YOUR ASSIGNMENT –
For this exercise, copy all the data exactly and include none of the pictures.

(Data items)

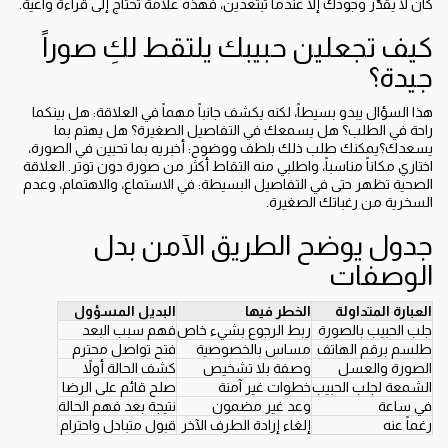
كان لا يقدّر وجودك إلا عندما تبتعدين، فهذه علامة تحتاج إلى قراءة واعية.
كيف تجعلين حبيبك يلتقط لكِ صوراً
جيدة؟
هذا السؤال يبدو بسيطاً، لكنه يكشف جانباً مهماً في العلاقة: هل بينكما
راحة في الطلب؟ هل يسمعك في التفاصيل الصغيرة؟ هل يهتم بما
يسعدك؟يمكنك طلب ذلك بلطف ووضوح: أخبريه بما تحبين في الصورة،
اختاري مكاناً مناسباً، واطلبي منه التقاط أكثر من صورة دون توتر. العلاقة
الصحية تظهر حتى في التفاصيل البسيطة: في الاستماع، والاهتمام، وعدم
السخرية من رغباتك الصغيرة.
جدول يوضح الطريق الآمن بدل
الوصفات
العبارة المتداولة
الخطر فيها
البديل المسؤول
جلب الحبيب بالصورة
ربط الرجوع بشيء خاص
فهم سبب البعد
طلسم برقم الهاتف
مساس بالخصوصية
فتح تواصل محترم
الصورة والعسل
وصفة بلا تشخيص
كشف الحالة أولاً
الشمعة لجلب الحبيب
خطوات غير آمنة
صلح قائم على الرضا
في ساعة
وعد غير مضمون
نتيجة بعد فهم الحالة
رغماً عنه
إلغاء إرادة الطرف الآخر
قبول متبادل واحترام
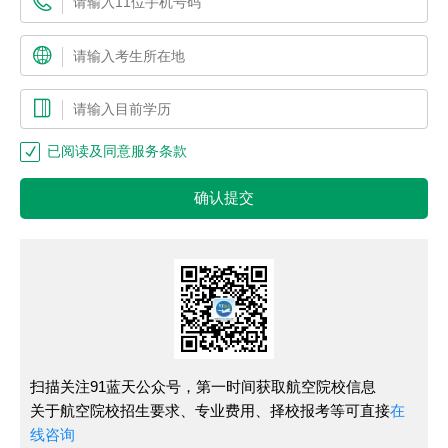
已阅读及同意服务条款
确认提交
扫描关注91蓝天公众号，第一时间获取航空院校信息
关于航空院校招生要求、专业费用、择校报考等可直接
在
线咨询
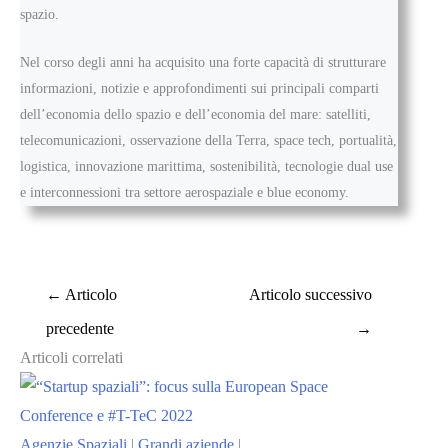
spazio.
Nel corso degli anni ha acquisito una forte capacità di strutturare
informazioni, notizie e approfondimenti sui principali comparti
dell’economia dello spazio e dell’economia del mare: satelliti,
telecomunicazioni, osservazione della Terra, space tech, portualità,
logistica, innovazione marittima, sostenibilità, tecnologie dual use
e interconnessioni tra settore aerospaziale e blue economy.
←
Articolo
Articolo successivo
precedente
→
Articoli correlati
Agenzie Spaziali
|
Grandi aziende
|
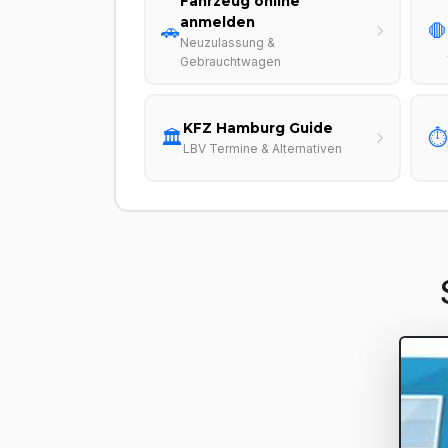
Fahrzeug online
anmelden
🚗
🛑
Neuzulassung &
Gebrauchtwagen
KFZ Hamburg Guide
🏛️
⏱️
LBV Termine & Alternativen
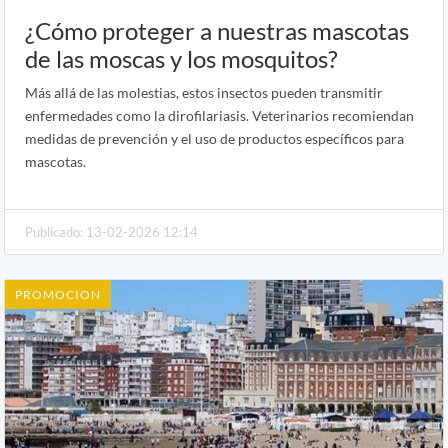
¿Cómo proteger a nuestras mascotas
de las moscas y los mosquitos?
Más allá de las molestias, estos insectos pueden transmitir
enfermedades como la dirofilariasis. Veterinarios recomiendan
medidas de prevención y el uso de productos específicos para
mascotas.
Publicado: 13-02-2026 12:14
PROMOCION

TASK RESULT –
كان لا يقدّر وجودك إلا عندما تبتعدين، فهذه علامة تحتاج إلى قراءة واعية.
كيف تجعلين حبيبك يلتقط لكِ صوراً
جيدة؟
هذا السؤال يبدو بسيطاً، لكنه يكشف جانباً مهماً في العلاقة: هل بينكما
راحة في الطلب؟ هل يسمعك في التفاصيل الصغيرة؟ هل يهتم بما
يسعدك؟يمكنك طلب ذلك بلطف ووضوح: أخبريه بما تحبين في الصورة،
اختاري مكاناً مناسباً، واطلبي منه التقاط أكثر من صورة دون توتر. العلاقة
الصحية تظهر حتى في التفاصيل البسيطة: في الاستماع، والاهتمام، وعدم
السخرية من رغباتك الصغيرة.
جدول يوضح الطريق الآمن بدل
الوصفات
العبارة المتداولة
الخطر فيها
البديل المسؤول
جلب الحبيب بالصورة
ربط الرجوع بشيء خاص
فهم سبب البعد
طلسم برقم الهاتف
مساس بالخصوصية
فتح تواصل محترم
الصورة والعسل
وصفة بلا تشخيص
كشف الحالة أولاً
الشمعة لجلب الحبيب
خطوات غير آمنة
صلح قائم على الرضا
في ساعة
وعد غير مضمون
نتيجة بعد فهم الحالة
رغماً عنه
إلغاء إرادة الطرف الآخر
قبول متبادل واحترام
已阅读及同意服务条款
确认提交
扫描关注91蓝天公众号，第一时间获取航空院校信息
关于航空院校招生要求、专业费用、择校报考等可直接
在
线咨询
spazio.
Nel corso degli anni ha acquisito una forte capacità di strutturare
informazioni, notizie e approfondimenti sui principali comparti
dell’economia dello spazio e dell’economia del mare: satelliti,
telecomunicazioni, osservazione della Terra, space tech, portualità,
logistica, innovazione marittima, sostenibilità, tecnologie dual use
e interconnessioni tra settore aerospaziale e blue economy.
←
Articolo
Articolo successivo
precedente
→
Articoli correlati
Agenzie Spaziali
|
Grandi aziende
|
Fahrzeug online
anmelden
🚗
🛑
Neuzulassung &
Gebrauchtwagen
KFZ Hamburg Guide
🏛️
⏱️
LBV Termine & Alternativen
¿Cómo proteger a nuestras mascotas
de las moscas y los mosquitos?
Más allá de las molestias, estos insectos pueden transmitir
enfermedades como la dirofilariasis. Veterinarios recomiendan
medidas de prevención y el uso de productos específicos para
mascotas.
Publicado: 13-02-2026 12:14
PROMOCION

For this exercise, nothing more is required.